Task to complete: For the data below, restate word for word only the lines from the line containing "Центральный офис в Алматы" through the line containing "Филиал в Астане", both ends included.

Dataset records:
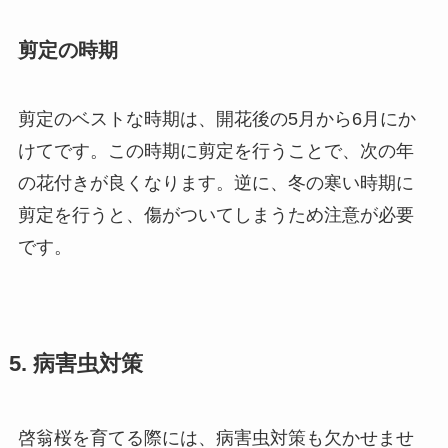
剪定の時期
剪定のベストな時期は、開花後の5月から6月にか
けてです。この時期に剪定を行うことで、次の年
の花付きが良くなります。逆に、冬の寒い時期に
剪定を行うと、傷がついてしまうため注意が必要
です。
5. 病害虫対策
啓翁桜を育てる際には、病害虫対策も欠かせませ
--
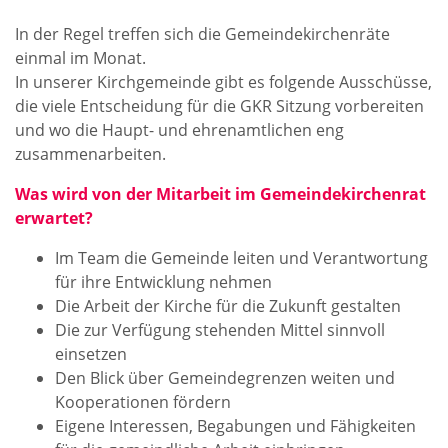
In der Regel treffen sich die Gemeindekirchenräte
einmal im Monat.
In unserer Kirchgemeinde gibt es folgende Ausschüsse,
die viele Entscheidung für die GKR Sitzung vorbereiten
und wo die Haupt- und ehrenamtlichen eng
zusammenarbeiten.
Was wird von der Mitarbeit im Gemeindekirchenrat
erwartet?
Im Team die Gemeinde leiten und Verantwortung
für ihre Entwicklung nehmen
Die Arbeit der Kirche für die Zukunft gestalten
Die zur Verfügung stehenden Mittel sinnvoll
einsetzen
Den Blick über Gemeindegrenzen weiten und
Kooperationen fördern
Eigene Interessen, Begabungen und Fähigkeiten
---
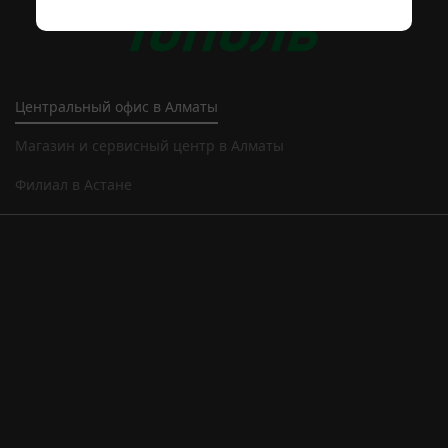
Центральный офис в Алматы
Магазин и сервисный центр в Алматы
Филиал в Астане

Response to this task:
Центральный офис в Алматы
Магазин и сервисный центр в Алматы
Филиал в Астане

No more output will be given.